▼
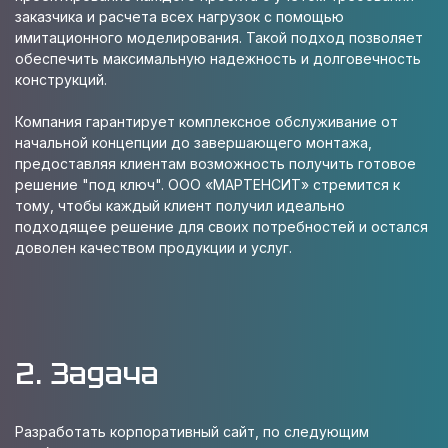
заказчика и расчета всех нагрузок с помощью
имитационного моделирования. Такой подход позволяет
обеспечить максимальную надежность и долговечность
конструкций.
Компания гарантирует комплексное обслуживание от
начальной концепции до завершающего монтажа,
предоставляя клиентам возможность получить готовое
решение "под ключ". ООО «МАРТЕНСИТ» стремится к
тому, чтобы каждый клиент получил идеально
подходящее решение для своих потребностей и остался
доволен качеством продукции и услуг.
2. Задача
Разработать корпоративный сайт, по следующим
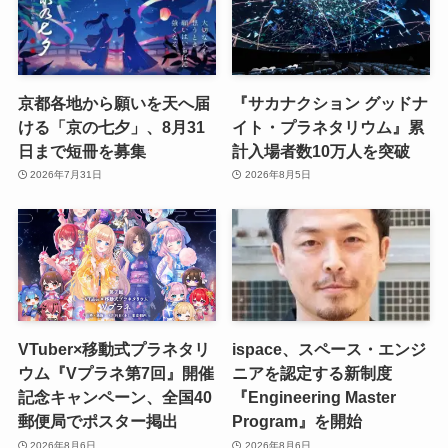
京都各地から願いを天へ届
『サカナクション グッドナ
ける「京の七夕」、8月31
イト・プラネタリウム』累
日まで短冊を募集
計入場者数10万人を突破
2026年7月31日
2026年8月5日
VTuber×移動式プラネタリ
ispace、スペース・エンジ
ウム『Vプラネ第7回』開催
ニアを認定する新制度
記念キャンペーン、全国40
『Engineering Master
郵便局でポスター掲出
Program』を開始
2026年8月6日
2026年8月6日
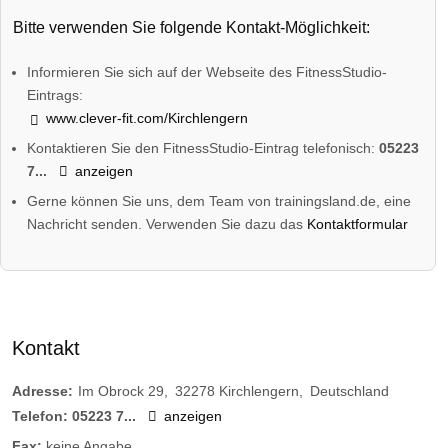
Bitte verwenden Sie folgende Kontakt-Möglichkeit:
Informieren Sie sich auf der Webseite des FitnessStudio-
Eintrags:
www.clever-fit.com/Kirchlengern
Kontaktieren Sie den FitnessStudio-Eintrag telefonisch:
05223
7...
anzeigen
Gerne können Sie uns, dem Team von trainingsland.de, eine
Nachricht senden. Verwenden Sie dazu das
Kontaktformular
Kontakt
Adresse:
Im Obrock 29
32278
Kirchlengern
Deutschland
Telefon:
05223 7...
anzeigen
Fax:
keine Angabe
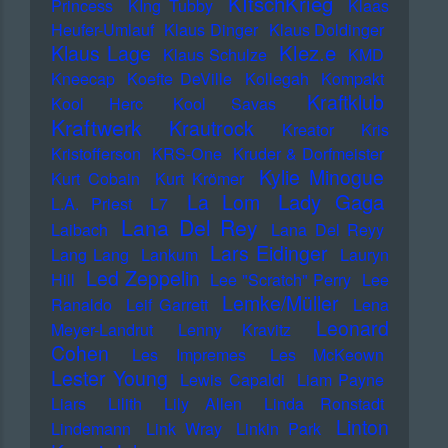
KItschKrieg
Princess
KIng Tubby
Klaas
Heufer-Umlauf
Klaus Dinger
Klaus Doldinger
Klez.e
Klaus Lage
Klaus Schulze
KMD
Kneecap
Koefte DeVille
Kollegah
Kompakt
Kraftklub
Kool Herc
Kool Savas
Kraftwerk
Krautrock
Kreator
Kris
Kristofferson
KRS-One
Kruder & Dorfmeister
Kylie Minogue
Kurt Cobain
Kurt Krömer
Lady Gaga
La Lom
L.A. Priest
L7
Lana Del Rey
Laibach
Lana Del Reyy
Lars Eidinger
Lang Lang
Lankum
Lauryn
Led Zeppelin
Hill
Lee "Scratch" Perry
Lee
Lemke/Müller
Ranaldo
Leif Garrett
Lena
Leonard
Meyer-Landrut
Lenny Kravitz
Cohen
Les Impremes
Les McKeown
Lester Young
Lewis Capaldi
Liam Payne
Liars
Lilith
Lily Allen
Linda Ronstadt
Linton
Lindemann
Link Wray
Linkin Park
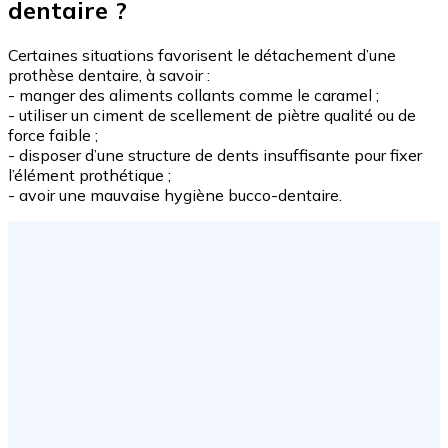
dentaire ?
Certaines situations favorisent le détachement d’une
prothèse dentaire, à savoir :
- manger des aliments collants comme le caramel ;
- utiliser un ciment de scellement de piètre qualité ou de
force faible ;
- disposer d’une structure de dents insuffisante pour fixer
l’élément prothétique ;
- avoir une mauvaise hygiène bucco-dentaire.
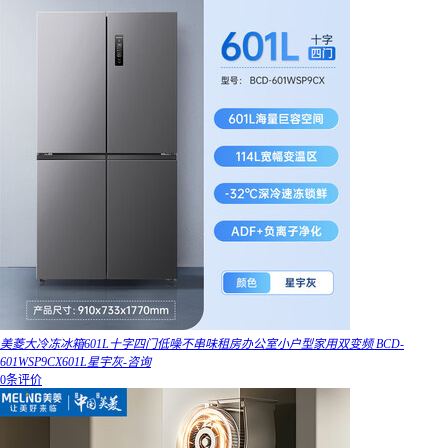
美菱大冷冻冰箱601L十字四门低噪不串味租房办公室小户型家用双变频 BCD-
601WSP9CX601L星宇灰-咨询
0条评价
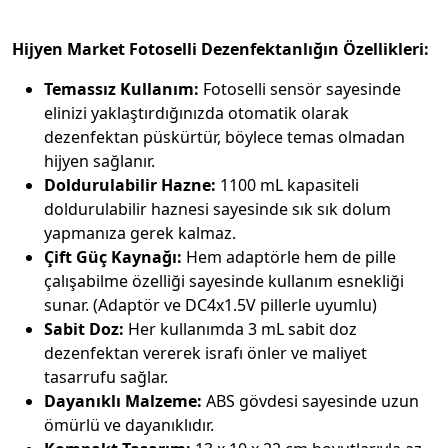
Hijyen Market Fotoselli Dezenfektanlığın Özellikleri:
Temassız Kullanım:
Fotoselli sensör sayesinde
elinizi yaklaştırdığınızda otomatik olarak
dezenfektan püskürtür, böylece temas olmadan
hijyen sağlanır.
Doldurulabilir Hazne:
1100 mL kapasiteli
doldurulabilir haznesi sayesinde sık sık dolum
yapmanıza gerek kalmaz.
Çift Güç Kaynağı:
Hem adaptörle hem de pille
çalışabilme özelliği sayesinde kullanım esnekliği
sunar. (Adaptör ve DC4x1.5V pillerle uyumlu)
Sabit Doz:
Her kullanımda 3 mL sabit doz
dezenfektan vererek israfı önler ve maliyet
tasarrufu sağlar.
Dayanıklı Malzeme:
ABS gövdesi sayesinde uzun
ömürlü ve dayanıklıdır.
▲
-- ABOUT THIS EXERCISE --
Would you please print the entries once more, word for word, minus the pictures?

-- RESPONSE --
заказчика и расчета всех нагрузок с помощью
имитационного моделирования. Такой подход позволяет
обеспечить максимальную надежность и долговечность
конструкций.
Компания гарантирует комплексное обслуживание от
начальной концепции до завершающего монтажа,
предоставляя клиентам возможность получить готовое
решение "под ключ". ООО «МАРТЕНСИТ» стремится к
тому, чтобы каждый клиент получил идеально
подходящее решение для своих потребностей и остался
доволен качеством продукции и услуг.
2. Задача
Разработать корпоративный сайт, по следующим
京都各地から願いを天へ届
『サカナクション グッドナ
ける「京の七夕」、8月31
イト・プラネタリウム』累
日まで短冊を募集
計入場者数10万人を突破
2026年7月31日
2026年8月5日
VTuber×移動式プラネタリ
ispace、スペース・エンジ
ウム『Vプラネ第7回』開催
ニアを認定する新制度
記念キャンペーン、全国40
『Engineering Master
郵便局でポスター掲出
Program』を開始
2026年8月6日
2026年8月6日
Bitte verwenden Sie folgende Kontakt-Möglichkeit:
Informieren Sie sich auf der Webseite des FitnessStudio-
Eintrags:
www.clever-fit.com/Kirchlengern
Kontaktieren Sie den FitnessStudio-Eintrag telefonisch:
05223
7...
anzeigen
Gerne können Sie uns, dem Team von trainingsland.de, eine
Nachricht senden. Verwenden Sie dazu das
Kontaktformular
Kontakt
Adresse:
Im Obrock 29
32278
Kirchlengern
Deutschland
Telefon:
05223 7...
anzeigen
Fax:
keine Angabe
KItschKrieg
Princess
KIng Tubby
Klaas
Heufer-Umlauf
Klaus Dinger
Klaus Doldinger
Klez.e
Klaus Lage
Klaus Schulze
KMD
Kneecap
Koefte DeVille
Kollegah
Kompakt
Kraftklub
Kool Herc
Kool Savas
Kraftwerk
Krautrock
Kreator
Kris
Kristofferson
KRS-One
Kruder & Dorfmeister
Kylie Minogue
Kurt Cobain
Kurt Krömer
Lady Gaga
La Lom
L.A. Priest
L7
Lana Del Rey
Laibach
Lana Del Reyy
Lars Eidinger
Lang Lang
Lankum
Lauryn
Led Zeppelin
Hill
Lee "Scratch" Perry
Lee
Lemke/Müller
Ranaldo
Leif Garrett
Lena
Leonard
Meyer-Landrut
Lenny Kravitz
Cohen
Les Impremes
Les McKeown
Lester Young
Lewis Capaldi
Liam Payne
Liars
Lilith
Lily Allen
Linda Ronstadt
Linton
Lindemann
Link Wray
Linkin Park
dentaire ?
Certaines situations favorisent le détachement d’une
prothèse dentaire, à savoir :
- manger des aliments collants comme le caramel ;
- utiliser un ciment de scellement de piètre qualité ou de
force faible ;
- disposer d’une structure de dents insuffisante pour fixer
l’élément prothétique ;
- avoir une mauvaise hygiène bucco-dentaire.
美菱大冷冻冰箱601L十字四门低噪不串味租房办公室小户型家用双变频 BCD-
601WSP9CX601L星宇灰-咨询
0条评价
Hijyen Market Fotoselli Dezenfektanlığın Özellikleri:
Temassız Kullanım:
Fotoselli sensör sayesinde
elinizi yaklaştırdığınızda otomatik olarak
dezenfektan püskürtür, böylece temas olmadan
hijyen sağlanır.
Doldurulabilir Hazne:
1100 mL kapasiteli
doldurulabilir haznesi sayesinde sık sık dolum
yapmanıza gerek kalmaz.
Çift Güç Kaynağı:
Hem adaptörle hem de pille
çalışabilme özelliği sayesinde kullanım esnekliği
sunar. (Adaptör ve DC4x1.5V pillerle uyumlu)
Sabit Doz:
Her kullanımda 3 mL sabit doz
dezenfektan vererek israfı önler ve maliyet
tasarrufu sağlar.
Dayanıklı Malzeme:
ABS gövdesi sayesinde uzun
ömürlü ve dayanıklıdır.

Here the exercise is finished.